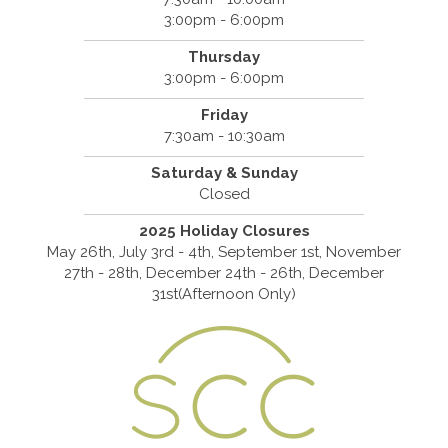
3:00pm - 6:00pm
Thursday
3:00pm - 6:00pm
Friday
7:30am - 10:30am
Saturday & Sunday
Closed
2025 Holiday Closures
May 26th, July 3rd - 4th, September 1st, November
27th - 28th, December 24th - 26th, December
31st(Afternoon Only)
··········
> _What you are asked to do_
Output the records above exactly, leaving out pictures.

> _Task output_
3:00pm - 6:00pm
Thursday
3:00pm - 6:00pm
Friday
7:30am - 10:30am
Saturday & Sunday
Closed
2025 Holiday Closures
May 26th, July 3rd - 4th, September 1st, November
27th - 28th, December 24th - 26th, December
31st(Afternoon Only)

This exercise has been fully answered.